Opinions Thu, 5 Apr 2018

Does food security agenda mean any good for farmers?

When you wake up in the middle of the night for lack and want of food in your stomach, you would understand why the whole world is racing against time to improve food security given the extra 2.3 billion populations to feed by 2050.

The global population is expected to reach 9 billion in 2050. It is estimated, in fact, that the decline and conversion of croplands use could cause a reduction in cultivated land area of 8-20% by 2050. Moreover, the combined effects of climate change, land degradation, cropland losses, water scarcity and species infestations may cause projected yields to be 5–25% short of demand by 2050 according to the Barila Centre for Food Nutrition.

FAO defines food security as: “Food Security exists when all people, at all times, have physical, social and economic access to sufficient, safe and nutritious food which meets their dietary needs and food preferences for an active and healthy life.” What this means is that every person who has a purchasing power to afford good food should by no means be hindered by the unavailability, quality, nutrition or whatsoever.

Many governments all over the world have put in motion desperate measures to contain the imminent disorder. As the rage continues,the complexity in the management of the various positions of individual actors and the lack of agreement on choices and decisions to be taken by these institutions in the implementation of solutions and initiatives could be best described as sorrowful, lethargic and one-sided. We could be seen as in a hurry but to nowhere. If the imminent effect is anything scary to go by, then, as of now, the solution implementation scheme should have been a household mantra since 2050 is barely far away.Situations of this type create significant lag for rapid, economic and social development with disastrous consequences for the population, especially the poorest ones.

When the world was made to know its global food supply was on the decline, it was all hot and hope for farmers. But, does this encourage farmers to produce to in the quest for food security benefit farmers? Are farmers happy? Will farmers invest their entire whole being ensuring they produce sufficiently enough to feed the growing number of mouths and run at loss the end? Does the quest for food security make economic sense in this regard?

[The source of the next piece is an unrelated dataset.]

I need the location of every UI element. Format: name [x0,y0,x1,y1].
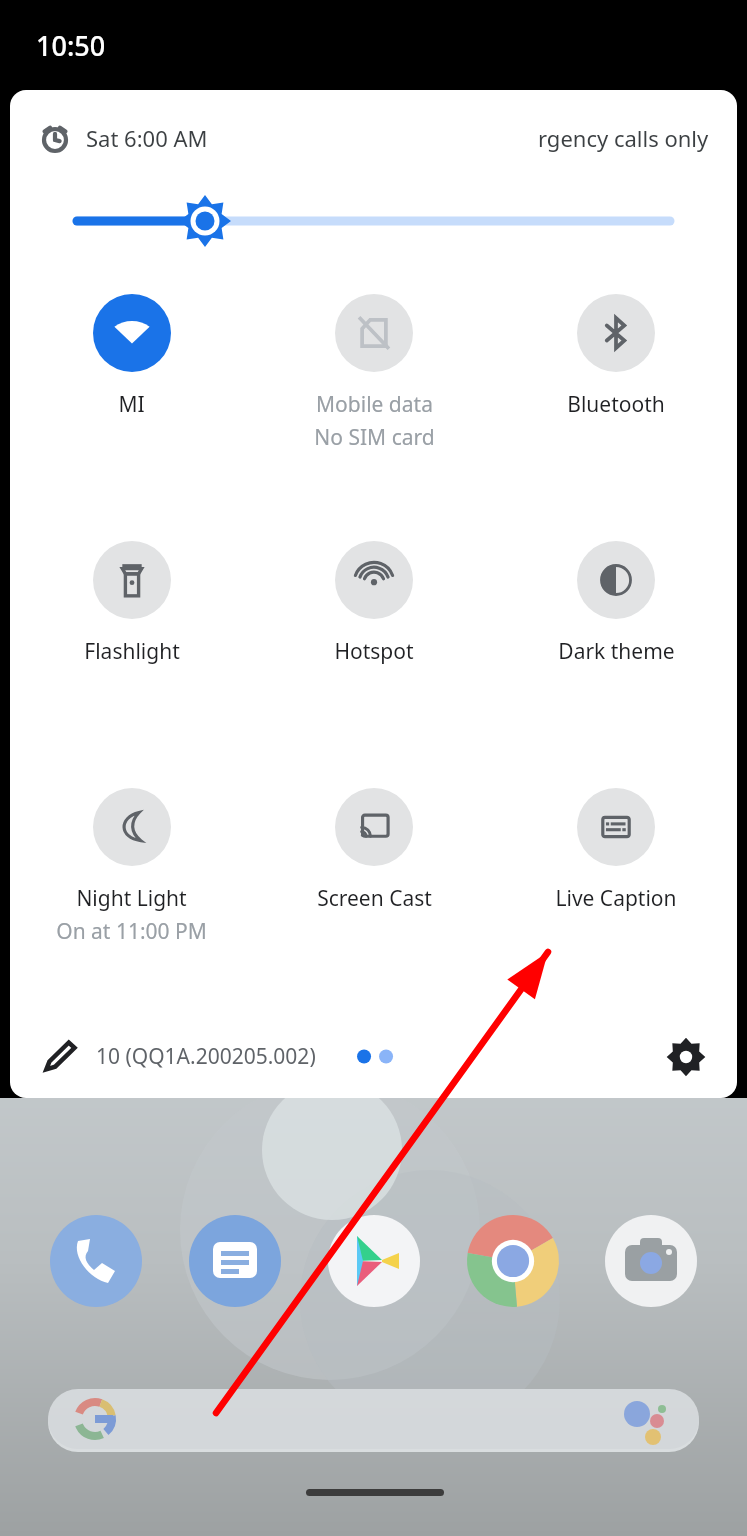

I once asked an old farmer going through a financial turmoil as to why he is continuing agriculture despite heavy uncertainties and financial losses. I asked this because I was born into a farming family and I have been doing it since I was a child. He said he could dream of doing nothing but agriculture. If he does not go to his field even for one single day, he feels empty inside. The simple feeling of being connected with nature is what keeps him going. I smiled. In a way, I could relate to the feeling.

Farming has been a way of life, but you see, it is being transformed into a business. Computerizations of farms records, farm growth and modern scientific advances have forced producers to take a more businesslike attitude towards farming. Currently, farms have grown in size and complexity and technology has made it feasible for the farmer and family to remain a viable economic unit.

The missing link, however, is that as the campaign for food security rages on, there emerged a visible lack of massive equivalent determination from the institutions that matter or state-led exertion at managing post-harvest losses for farmers. Agriculture prices and incomes have been very low. The problem has been one chronic of overproduction. Across the continent of Africa, the prevalence of post-harvest losses continue to burden farmers --- debt and low prices for crops have pushed many farmers into poverty or at least into a debt-trap. Burdened by debt, some have gone to extreme --- taking their lives. Perennial food wastage is not a good tribute to give for their hard work. In general terms, farmers have not prospered as the rest of the economy has, primarily because the supply of agriculture products has been increasing faster than the demand for them especially at bumper harvest.

This situation has bred bloodsucking middlemen whose only motto is to mint money from innocent farmers. These middlemen double as usurers who loan monies to farmers at pre-farming seasons as farmers increasingly face the challenge of accessing loans from the mainstream financial system. Most farmers have had to give up their managerial control because of credit requirements. Some farmers who are financially sound, are free to make production and marketing decisions, and thus are their own bosses. And they win.

Indeed, if farmers want to price their products, then, they must go to the marketplace with equal or greater strength than those middlemen who buy their products. Clearly, agriculture producers are being taken advantage of by these racketeers and profiteers--- processors, wholesalers and retailers in the supply chain system.

Yes, it would definitely benefit local farmers if and only the middlemen who are buying farm produce are genuine farmer mediators or business minded people rather than unbridled racketeers who are spotted out rarely.

Already, the gradual loss of agricultural soil and other aquatic seafood triggered by crucial temperature changes affecting the availability and different types of fish species are enough worries. So, for farmers, their problems are plenty. But, they always hope for a better tomorrow, a better next crop. On the margins, some budding startups are helping farmers ditch racketeer middlemen and selling their crop on their own terms, which is a very positive sign because it’s competitiveness for farm produce that will induce profitability, farmers’ scalability and ultimately drive the food security agenda home.